* [WHAT YOU ARE ASKED TO DO]
Reproduce, character for character, the lines below from the first through the one with "Модернизация и реконструкция оборудования". Leave pictures out.

· · · ·

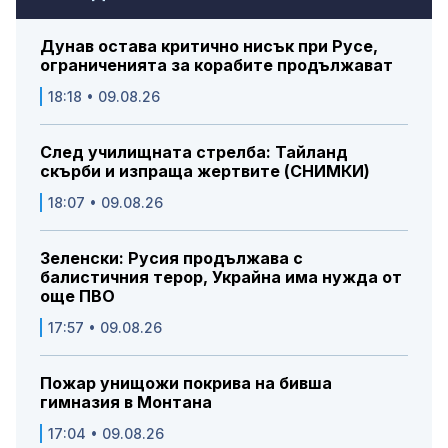
Дунав остава критично нисък при Русе,
ограниченията за корабите продължават
18:18 • 09.08.26
След училищната стрелба: Тайланд
скърби и изпраща жертвите (СНИМКИ)
18:07 • 09.08.26
Зеленски: Русия продължава с
балистичния терор, Украйна има нужда от
още ПВО
17:57 • 09.08.26
Пожар унищожи покрива на бивша
гимназия в Монтана
17:04 • 09.08.26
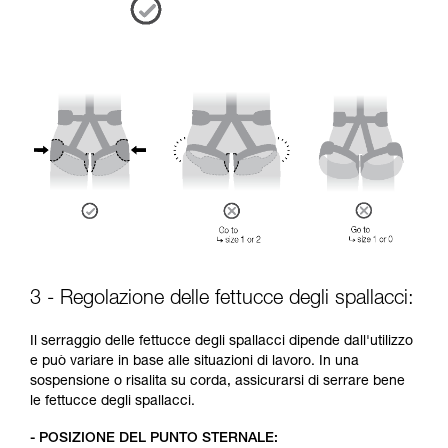
3 - Regolazione delle fettucce degli spallacci:
Il serraggio delle fettucce degli spallacci dipende dall'utilizzo
e può variare in base alle situazioni di lavoro. In una
sospensione o risalita su corda, assicurarsi di serrare bene
le fettucce degli spallacci.
- POSIZIONE DEL PUNTO STERNALE:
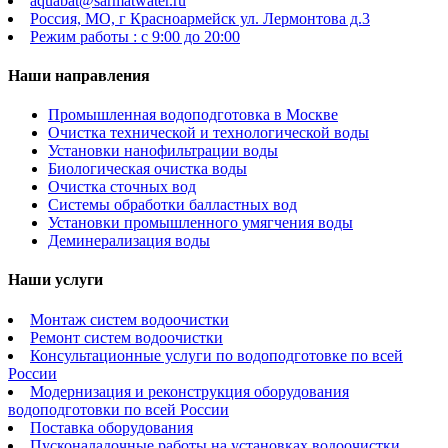
aquabat@sarmatwater.ru
Россия, МО, г Красноармейск ул. Лермонтова д.3
Режим работы : с 9:00 до 20:00
Наши направления
Промышленная водоподготовка в Москве
Очистка технической и технологической воды
Установки нанофильтрации воды
Биологическая очистка воды
Очистка сточных вод
Системы обработки балластных вод
Установки промышленного умягчения воды
Деминерализация воды
Наши услуги
Монтаж систем водоочистки
Ремонт систем водоочистки
Консультационные услуги по водоподготовке по всей
России
Модернизация и реконструкция оборудования
водоподготовки по всей России
Поставка оборудования
Пусконаладочные работы на установках водоочистки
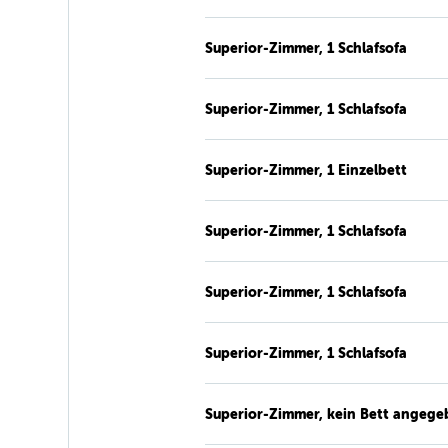
Superior-Zimmer, 1 Schlafsofa
Superior-Zimmer, 1 Schlafsofa
Superior-Zimmer, 1 Einzelbett
Superior-Zimmer, 1 Schlafsofa
Superior-Zimmer, 1 Schlafsofa
Superior-Zimmer, 1 Schlafsofa
Superior-Zimmer, kein Bett angege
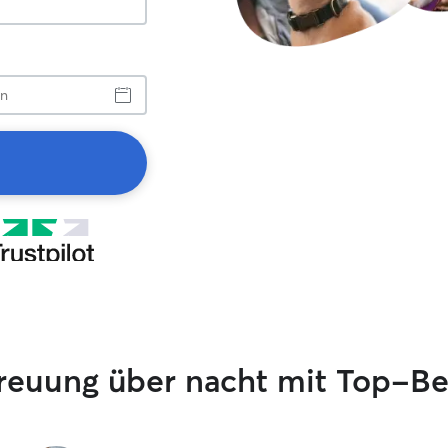
treuung über nacht mit Top-B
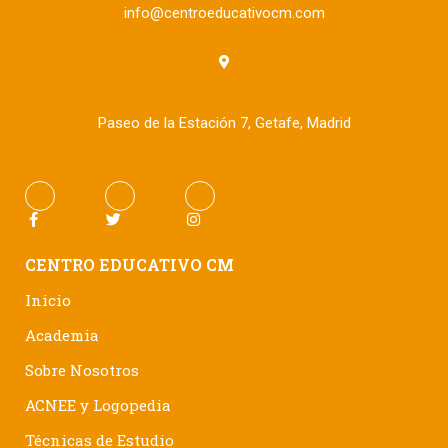
info@centroeducativocm.com
Paseo de la Estación 7, Getafe, Madrid
CENTRO EDUCATIVO CM
Inicio
Academia
Sobre Nosotros
ACNEE y Logopedia
Técnicas de Estudio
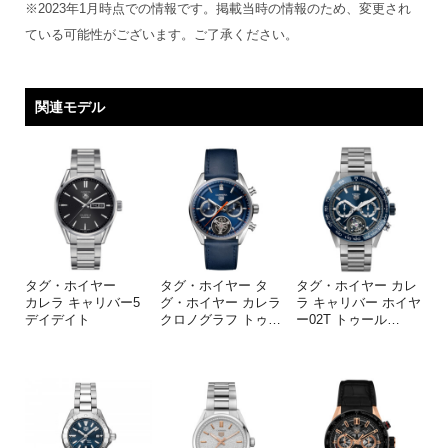
※2023年1月時点での情報です。掲載当時の情報のため、変更され
ている可能性がございます。ご了承ください。
関連モデル
タグ・ホイヤー
タグ・ホイヤー タ
タグ・ホイヤー カレ
カレラ キャリバー5
グ・ホイヤー カレラ
ラ キャリバー ホイヤ
デイデイト
クロノグラフ トゥ
…
ー02T トゥール
…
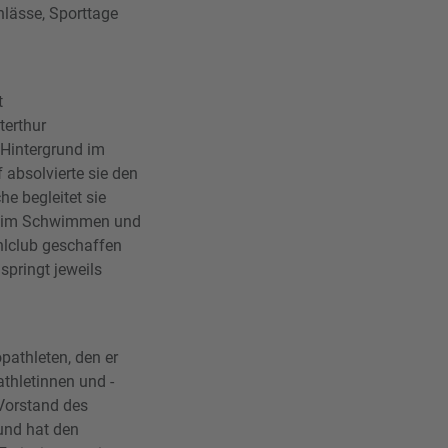
nlässe, Sporttage
t
terthur
Hintergrund im
 absolvierte sie den
e begleitet sie
 beim Schwimmen und
hlclub geschaffen
springt jeweils
athleten, den er
athletinnen und -
 Vorstand des
 und hat den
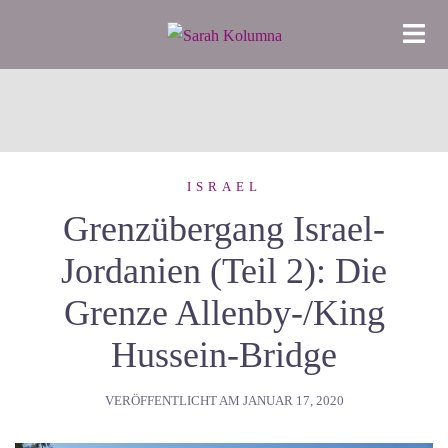
Zum
Inhalt
springen
ISRAEL
Grenzübergang Israel-
Jordanien (Teil 2): Die
Grenze Allenby-/King
Hussein-Bridge
VERÖFFENTLICHT AM
JANUAR 17, 2020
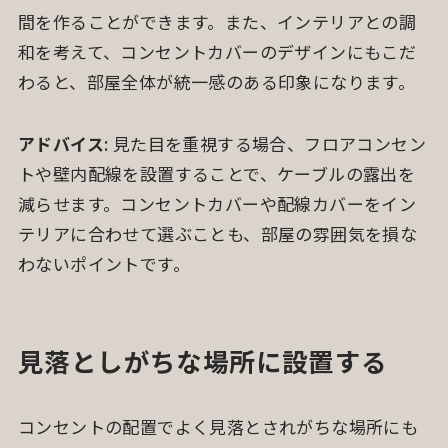
間を作ることができます。また、インテリアとの調
和を考えて、コンセントカバーのデザインにもこだ
わると、部屋全体が統一感のある印象になります。
アドバイス
: 見た目を重視する場合、フロアコンセン
トや壁内配線を設置することで、ケーブルの露出を
減らせます。コンセントカバーや配線カバーをイン
テリアに合わせて選ぶことも、部屋の雰囲気を損な
わないポイントです。
見落としがちな場所に設置する
コンセントの配置でよく見落とされがちな場所にも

· · · ·

* [ANSWER BOX]
Дунав остава критично нисък при Русе,
ограниченията за корабите продължават
18:18 • 09.08.26
След училищната стрелба: Тайланд
скърби и изпраща жертвите (СНИМКИ)
18:07 • 09.08.26
Зеленски: Русия продължава с
балистичния терор, Украйна има нужда от
още ПВО
17:57 • 09.08.26
Пожар унищожи покрива на бивша
гимназия в Монтана
17:04 • 09.08.26
3 - Regolazione delle fettucce degli spallacci:
Il serraggio delle fettucce degli spallacci dipende dall'utilizzo
e può variare in base alle situazioni di lavoro. In una
sospensione o risalita su corda, assicurarsi di serrare bene
le fettucce degli spallacci.
- POSIZIONE DEL PUNTO STERNALE:
aquabat@sarmatwater.ru
Россия, МО, г Красноармейск ул. Лермонтова д.3
Режим работы : с 9:00 до 20:00
Наши направления
Промышленная водоподготовка в Москве
Очистка технической и технологической воды
Установки нанофильтрации воды
Биологическая очистка воды
Очистка сточных вод
Системы обработки балластных вод
Установки промышленного умягчения воды
Деминерализация воды
Наши услуги
Монтаж систем водоочистки
Ремонт систем водоочистки
Консультационные услуги по водоподготовке по всей
России
Модернизация и реконструкция оборудования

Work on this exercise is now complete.